▸ **Activity**: Go through the entries and copy every line that has the string "Política" in it.

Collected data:
• • • • • • •
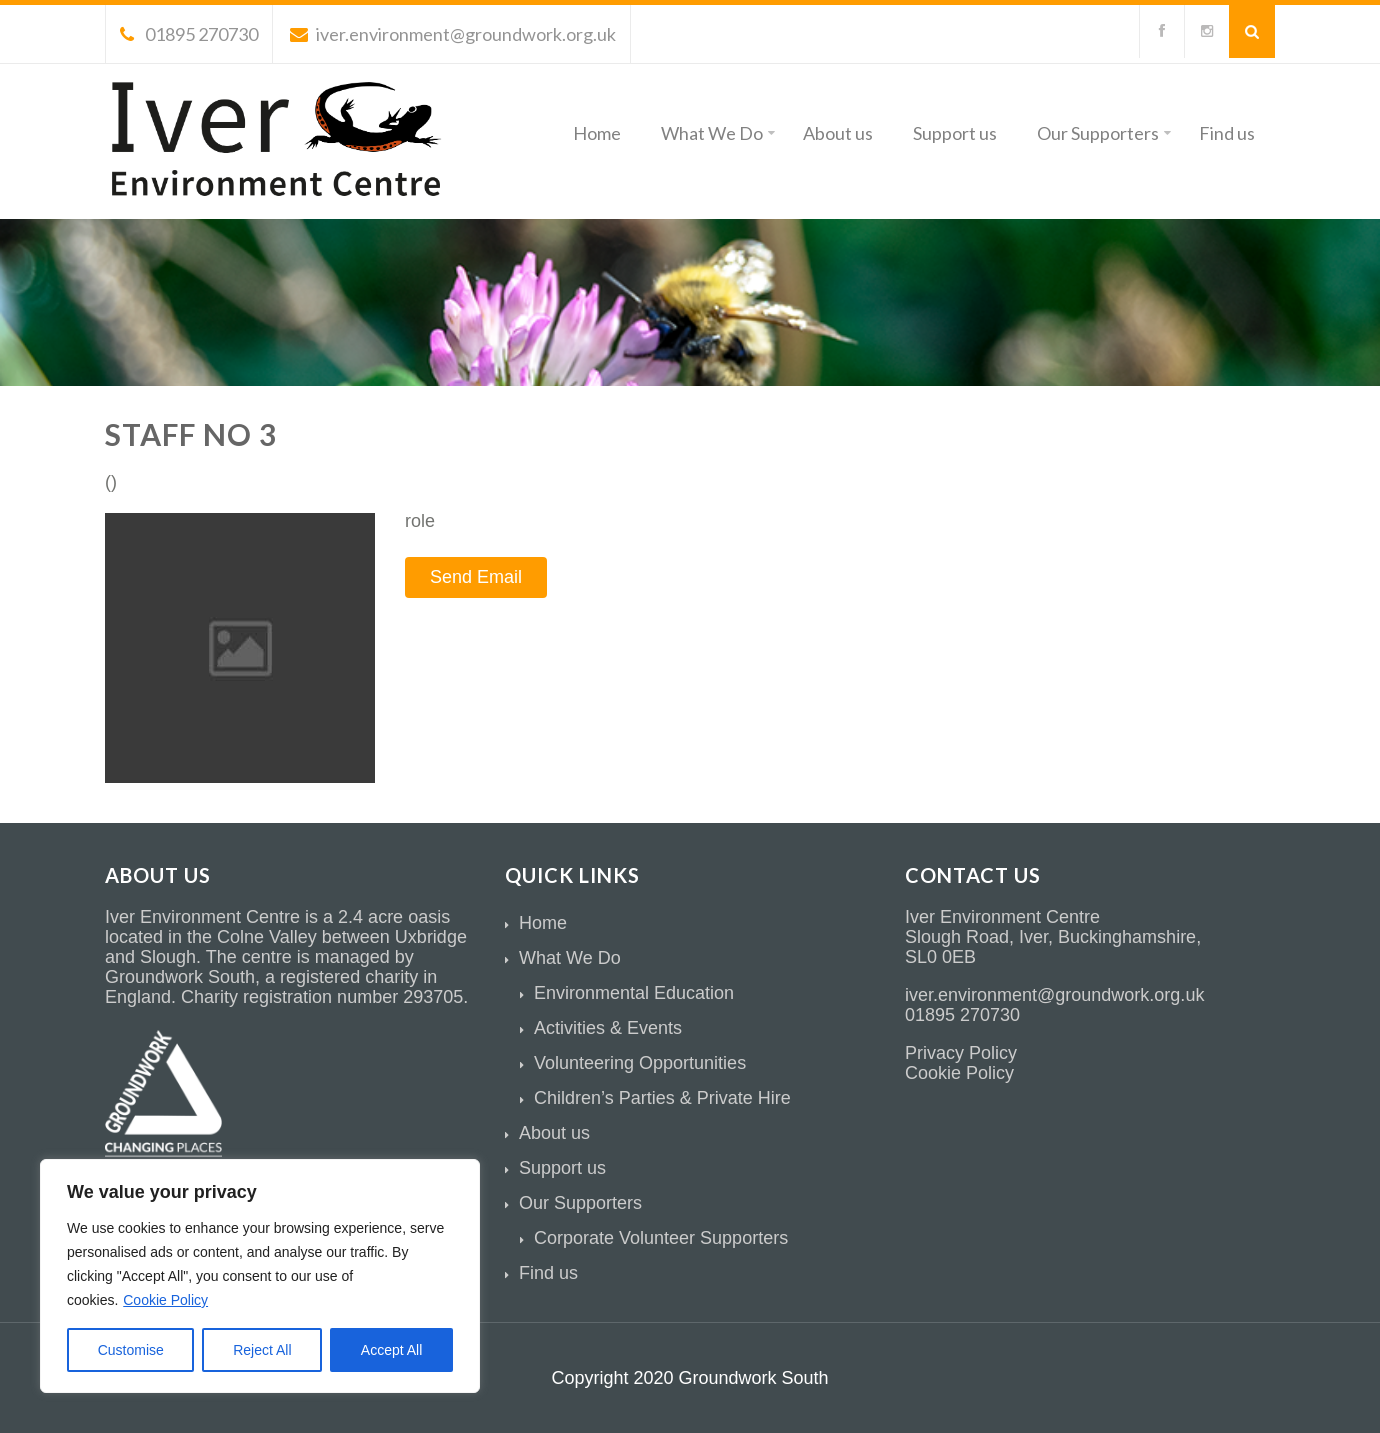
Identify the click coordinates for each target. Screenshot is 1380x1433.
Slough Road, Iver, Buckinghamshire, (1053, 937)
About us (838, 133)
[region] (260, 1276)
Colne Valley (267, 937)
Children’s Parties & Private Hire (662, 1098)
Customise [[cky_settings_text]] (131, 1350)
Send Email (476, 577)
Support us (955, 133)
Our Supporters (1104, 133)
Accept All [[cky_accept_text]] (391, 1350)
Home (597, 133)
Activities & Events (608, 1028)
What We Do (718, 133)
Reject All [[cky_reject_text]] (262, 1350)
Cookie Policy (165, 1300)
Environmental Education (634, 993)
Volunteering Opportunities (640, 1063)
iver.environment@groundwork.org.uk (453, 34)
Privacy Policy (961, 1053)
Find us (1227, 133)
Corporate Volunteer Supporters (661, 1238)
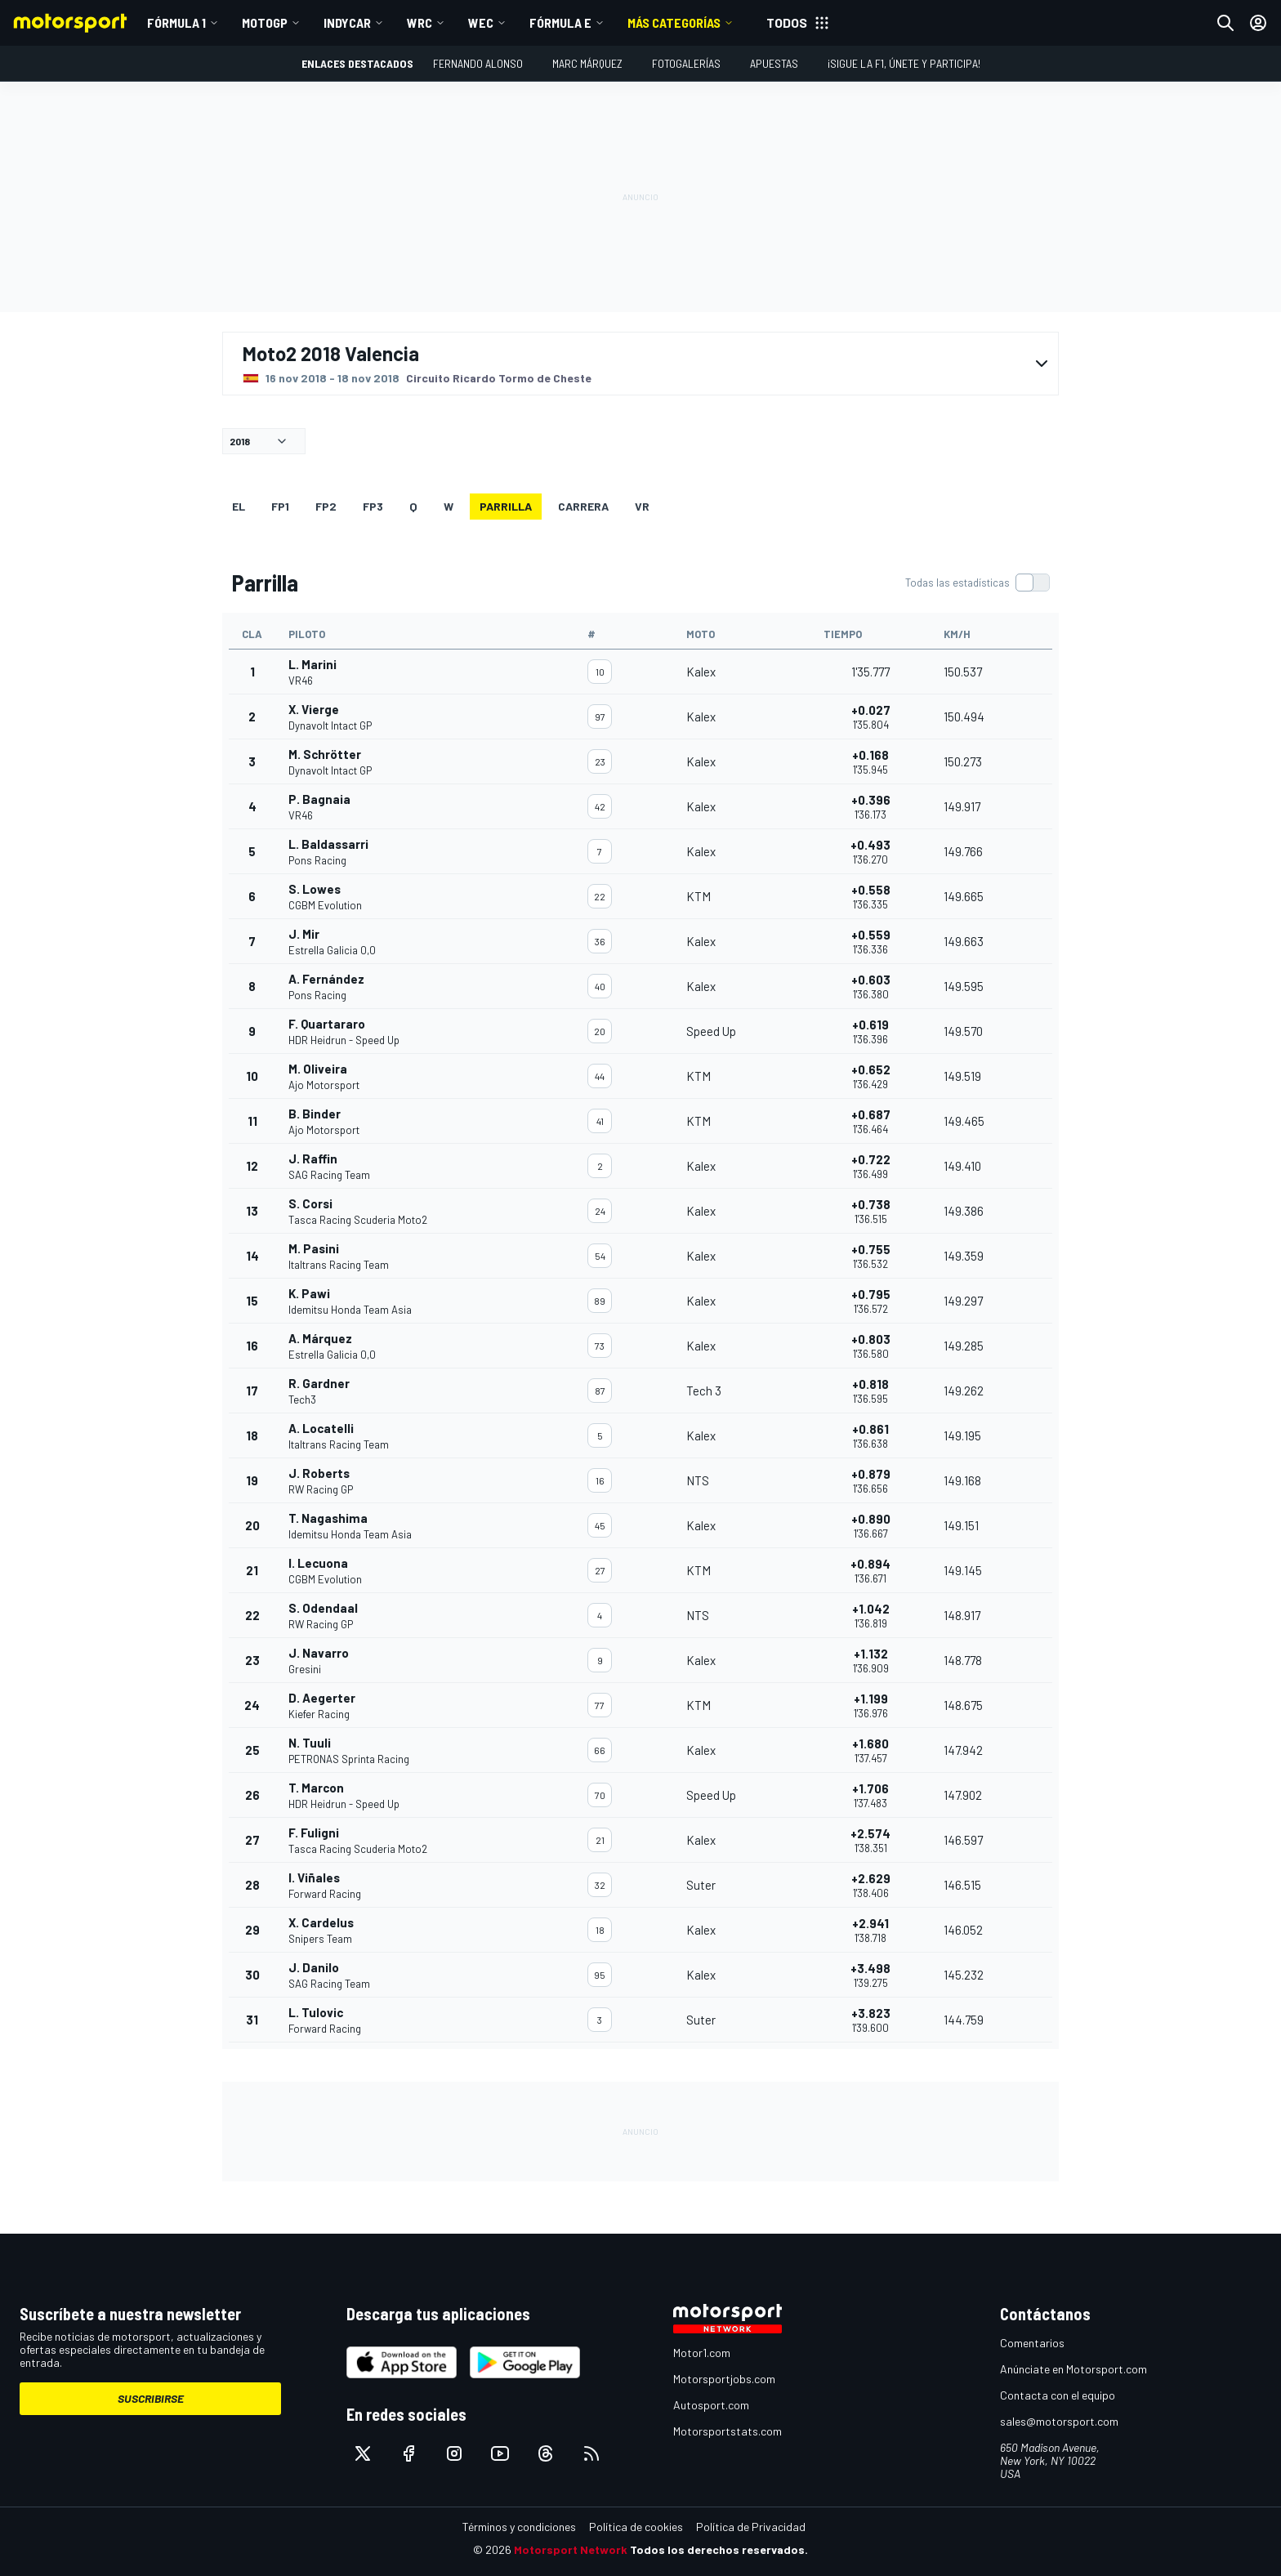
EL (238, 506)
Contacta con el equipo (1057, 2395)
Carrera (583, 506)
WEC (480, 22)
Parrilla (506, 506)
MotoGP (265, 22)
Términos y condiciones (519, 2527)
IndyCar (347, 22)
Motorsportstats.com (727, 2431)
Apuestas (774, 63)
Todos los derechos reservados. (719, 2549)
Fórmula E (560, 22)
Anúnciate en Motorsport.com (1073, 2369)
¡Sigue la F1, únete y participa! (904, 63)
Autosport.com (711, 2405)
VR (642, 506)
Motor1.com (701, 2352)
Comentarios (1032, 2343)
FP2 (326, 506)
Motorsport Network (570, 2549)
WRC (419, 22)
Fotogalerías (686, 63)
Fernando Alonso (478, 63)
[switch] (977, 582)
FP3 (373, 506)
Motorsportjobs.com (724, 2379)
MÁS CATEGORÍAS (674, 22)
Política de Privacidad (751, 2527)
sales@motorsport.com (1059, 2421)
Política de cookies (636, 2527)
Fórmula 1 (176, 22)
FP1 (280, 506)
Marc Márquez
• • • • • • •
▸ **Written solution**:
Política de Privacidad (751, 2527)
Política de cookies (636, 2527)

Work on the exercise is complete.